[[ Data records, beginning ]]
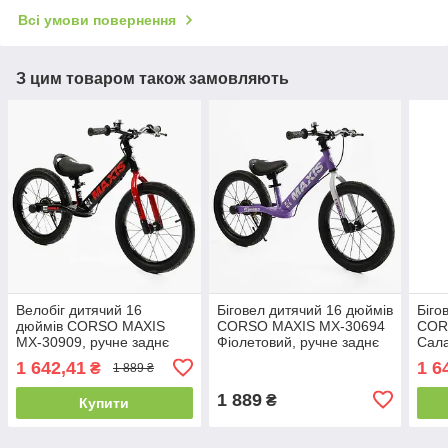
Всі умови повернення
З цим товаром також замовляють
Велобіг дитячий 16
Біговел дитячий 16 дюймів
Біго
дюймів CORSO MAXIS
CORSO MAXIS MX-30694
COR
MX-30909, ручне заднє
Фіолетовий, ручне заднє
Сала
гальмо, підніжка, дзвінок,
гальмо, підніжка, дзвінок,
галь
1 642,41
1 6
₴
1 889 ₴
біговел
велобіг
вело
1 889
₴
Купити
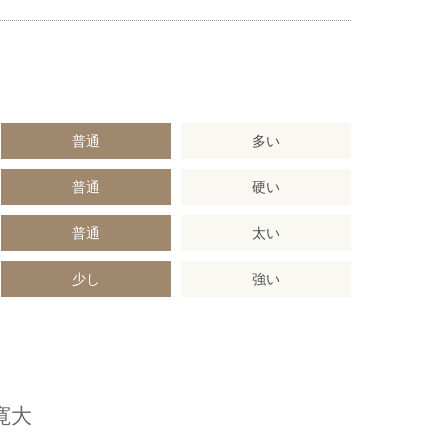
普通
多い
普通
硬い
普通
太い
少し
強い
寛大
[[ Data records, end ]]
Output all the records above again exactly, with the pictures dropped.

Всі умови повернення
З цим товаром також замовляють
Велобіг дитячий 16
Біговел дитячий 16 дюймів
Біго
дюймів CORSO MAXIS
CORSO MAXIS MX-30694
COR
MX-30909, ручне заднє
Фіолетовий, ручне заднє
Сала
гальмо, підніжка, дзвінок,
гальмо, підніжка, дзвінок,
галь
1 642,41
1 6
₴
1 889 ₴
біговел
велобіг
вело
1 889
₴
Купити
普通
多い
普通
硬い
普通
太い
少し
強い
寛大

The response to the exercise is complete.